Structured page parsing data:
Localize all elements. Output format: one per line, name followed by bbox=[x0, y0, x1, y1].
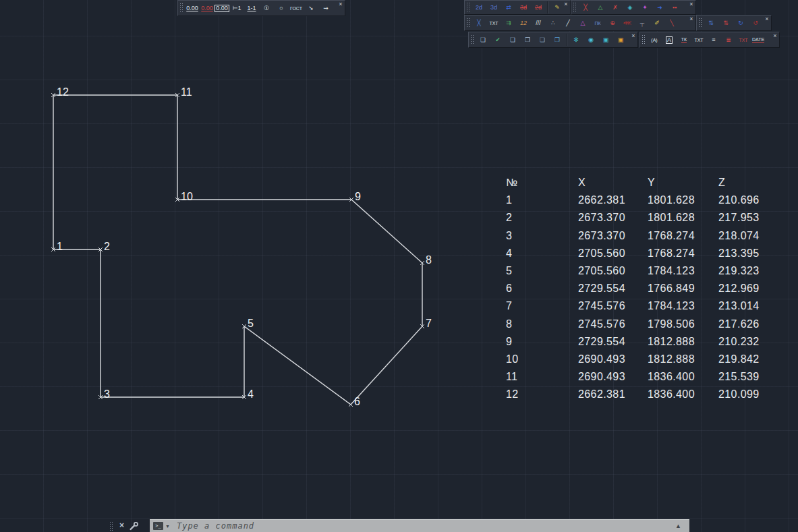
toolbar-grip[interactable] bbox=[470, 34, 474, 45]
table-header-cell[interactable]: Y bbox=[648, 174, 718, 191]
vertex-label[interactable]: 7 bbox=[426, 318, 432, 329]
drawing-canvas[interactable]: 123456789101112 №XYZ12662.3811801.628210… bbox=[0, 0, 798, 532]
vertex-label[interactable]: 12 bbox=[57, 86, 69, 98]
layer-match-icon[interactable]: ❐ bbox=[550, 34, 565, 47]
table-cell[interactable]: 213.395 bbox=[718, 245, 779, 262]
slope-hatch-icon[interactable]: ⋘ bbox=[620, 17, 635, 30]
vertex-label[interactable]: 11 bbox=[181, 86, 192, 98]
command-dock-close-icon[interactable]: × bbox=[119, 519, 124, 532]
table-header-cell[interactable]: Z bbox=[718, 174, 779, 191]
toolbar-close-icon[interactable]: × bbox=[337, 1, 344, 7]
points-sequence-icon[interactable]: ➜ bbox=[652, 1, 667, 14]
table-cell[interactable]: 2705.560 bbox=[578, 262, 648, 280]
toolbar-close-icon[interactable]: × bbox=[563, 1, 569, 7]
table-cell[interactable]: 2745.576 bbox=[578, 297, 648, 315]
rotate-ccw-icon[interactable]: ↺ bbox=[748, 17, 763, 30]
layer-copy-objects-icon[interactable]: ❐ bbox=[520, 34, 535, 47]
table-cell[interactable]: 9 bbox=[506, 333, 578, 351]
bend-leader-icon[interactable]: ➘ bbox=[304, 2, 318, 15]
layer-freeze-icon[interactable]: ✻ bbox=[569, 34, 583, 47]
table-cell[interactable]: 1836.400 bbox=[648, 386, 718, 403]
layer-edit-icon[interactable]: ❏ bbox=[476, 34, 490, 47]
toolbar-grip[interactable] bbox=[179, 3, 183, 13]
zigzag-leader-icon[interactable]: ⇝ bbox=[318, 2, 333, 15]
table-cell[interactable]: 12 bbox=[506, 386, 578, 403]
strike-3d-icon[interactable]: 3d bbox=[516, 1, 531, 14]
layer-on-all-icon[interactable]: ✔ bbox=[490, 34, 505, 47]
table-cell[interactable]: 210.696 bbox=[718, 191, 779, 209]
table-cell[interactable]: 2673.370 bbox=[578, 227, 648, 245]
table-cell[interactable]: 3 bbox=[506, 227, 578, 245]
table-cell[interactable]: 8 bbox=[506, 316, 578, 333]
parallel-lines-icon[interactable]: /// bbox=[531, 17, 546, 30]
table-cell[interactable]: 1768.274 bbox=[648, 227, 718, 245]
elevation-mark-icon[interactable]: 0.00 bbox=[185, 2, 200, 15]
table-cell[interactable]: 2690.493 bbox=[578, 368, 648, 386]
table-cell[interactable]: 2 bbox=[506, 209, 578, 227]
toolbar-close-icon[interactable]: × bbox=[630, 32, 637, 39]
command-input[interactable]: Type a command bbox=[177, 521, 675, 531]
table-cell[interactable]: 1 bbox=[506, 191, 578, 209]
multi-vector-icon[interactable]: ⇉ bbox=[501, 17, 516, 30]
table-cell[interactable]: 218.074 bbox=[718, 227, 779, 245]
table-cell[interactable]: 2673.370 bbox=[578, 209, 648, 227]
table-cell[interactable]: 215.539 bbox=[718, 368, 779, 386]
table-cell[interactable]: 11 bbox=[506, 368, 578, 386]
vertex-label[interactable]: 2 bbox=[104, 241, 110, 252]
text-date-icon[interactable]: DATE bbox=[751, 34, 766, 47]
coordinate-table[interactable]: №XYZ12662.3811801.628210.69622673.370180… bbox=[506, 174, 779, 403]
text-tk-icon[interactable]: ТК bbox=[677, 34, 691, 47]
command-dock-grip[interactable] bbox=[109, 521, 113, 531]
text-copy-icon[interactable]: TXT bbox=[736, 34, 751, 47]
leader-mark-icon[interactable]: ⊢1 bbox=[229, 2, 244, 15]
table-cell[interactable]: 2705.560 bbox=[578, 245, 648, 262]
delete-point-icon[interactable]: ✗ bbox=[608, 1, 623, 14]
toolbar-grip[interactable] bbox=[466, 18, 470, 28]
table-cell[interactable]: 1768.274 bbox=[648, 245, 718, 262]
text-paragraph-icon[interactable]: ≡ bbox=[706, 34, 721, 47]
convert-3d-icon[interactable]: 3d bbox=[486, 1, 501, 14]
station-leader-icon[interactable]: ⊕ bbox=[605, 17, 620, 30]
table-cell[interactable]: 1812.888 bbox=[648, 351, 718, 368]
line-by-points-icon[interactable]: ╱ bbox=[561, 17, 575, 30]
vertex-marker[interactable] bbox=[349, 403, 353, 407]
toolbar-close-icon[interactable]: × bbox=[764, 16, 770, 22]
toolbar-close-icon[interactable]: × bbox=[772, 32, 778, 39]
wrench-icon[interactable] bbox=[129, 520, 139, 531]
convert-2d-icon[interactable]: 2d bbox=[472, 1, 486, 14]
elevation-arrow-icon[interactable]: 0.00 bbox=[200, 2, 215, 15]
command-prompt-icon[interactable]: >_ bbox=[153, 522, 163, 530]
table-cell[interactable]: 7 bbox=[506, 297, 578, 315]
table-cell[interactable]: 1801.628 bbox=[648, 191, 718, 209]
section-mark-icon[interactable]: 1-1 bbox=[244, 2, 259, 15]
point-cloud-icon[interactable]: ∴ bbox=[546, 17, 561, 30]
table-cell[interactable]: 1798.506 bbox=[648, 316, 718, 333]
table-cell[interactable]: 219.323 bbox=[718, 262, 779, 280]
toolbar-grip[interactable] bbox=[698, 18, 702, 28]
merge-arrows-icon[interactable]: ⇄ bbox=[501, 1, 516, 14]
line-slash-icon[interactable]: ╲ bbox=[664, 17, 679, 30]
pk-station-icon[interactable]: ПК bbox=[590, 17, 605, 30]
text-boxed-icon[interactable]: A bbox=[662, 34, 677, 47]
toolbar-grip[interactable] bbox=[573, 2, 577, 13]
command-bar[interactable]: >_ ▼ Type a command ▲ bbox=[150, 519, 689, 532]
table-cell[interactable]: 217.953 bbox=[718, 209, 779, 227]
table-header-cell[interactable]: X bbox=[578, 174, 648, 191]
cross-section-icon[interactable]: ╳ bbox=[472, 17, 486, 30]
table-cell[interactable]: 212.969 bbox=[718, 280, 779, 297]
text-circled-icon[interactable]: (A) bbox=[647, 34, 662, 47]
layer-lock-icon[interactable]: ▣ bbox=[598, 34, 613, 47]
vertex-label[interactable]: 1 bbox=[57, 241, 63, 252]
polygon-points-icon[interactable]: ✦ bbox=[637, 1, 652, 14]
vertex-label[interactable]: 6 bbox=[354, 396, 360, 407]
vertex-label[interactable]: 5 bbox=[248, 318, 254, 329]
table-cell[interactable]: 2690.493 bbox=[578, 351, 648, 368]
triangle-label-icon[interactable]: △ bbox=[575, 17, 590, 30]
vertex-label[interactable]: 3 bbox=[104, 388, 110, 400]
vertex-label[interactable]: 8 bbox=[426, 254, 432, 266]
points-merge-icon[interactable]: ▪▪ bbox=[667, 1, 682, 14]
text-txt-icon[interactable]: TXT bbox=[691, 34, 706, 47]
table-cell[interactable]: 5 bbox=[506, 262, 578, 280]
table-cell[interactable]: 10 bbox=[506, 351, 578, 368]
toolbar-grip[interactable] bbox=[642, 34, 646, 45]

--- EXERCISE PROMPT ---
Scan the records for lines that hold "leader", and reproduce each one you find.

--- SOLUTION FOR THIS EXERCISE ---
bend-leader-icon[interactable]: ➘ bbox=[304, 2, 318, 15]
zigzag-leader-icon[interactable]: ⇝ bbox=[318, 2, 333, 15]
leader-mark-icon[interactable]: ⊢1 bbox=[229, 2, 244, 15]
station-leader-icon[interactable]: ⊕ bbox=[605, 17, 620, 30]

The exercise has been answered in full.